To do:
Go through the entries below and print, exactly, the lines starting at the one with "О ЧЕМ ГОВОРЯТ" and ending at the one with "enterprises in Southeast Asia", keeping both ends and no others.

Dataset content:
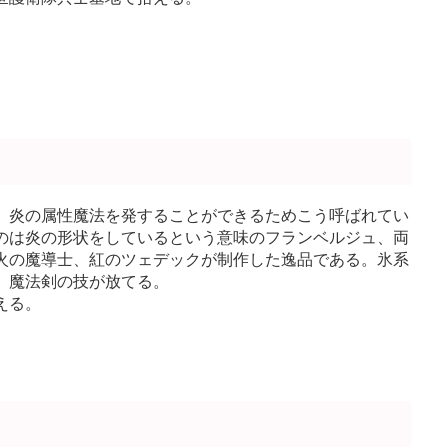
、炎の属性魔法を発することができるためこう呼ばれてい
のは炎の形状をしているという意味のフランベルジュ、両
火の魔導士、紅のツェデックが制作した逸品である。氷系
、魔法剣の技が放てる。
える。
* * *
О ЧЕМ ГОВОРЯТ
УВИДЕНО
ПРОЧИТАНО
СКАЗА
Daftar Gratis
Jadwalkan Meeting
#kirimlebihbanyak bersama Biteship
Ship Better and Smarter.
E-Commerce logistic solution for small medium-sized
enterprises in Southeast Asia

Solution to this exercise:
О ЧЕМ ГОВОРЯТ
УВИДЕНО
ПРОЧИТАНО
СКАЗА
Daftar Gratis
Jadwalkan Meeting
#kirimlebihbanyak bersama Biteship
Ship Better and Smarter.
E-Commerce logistic solution for small medium-sized
enterprises in Southeast Asia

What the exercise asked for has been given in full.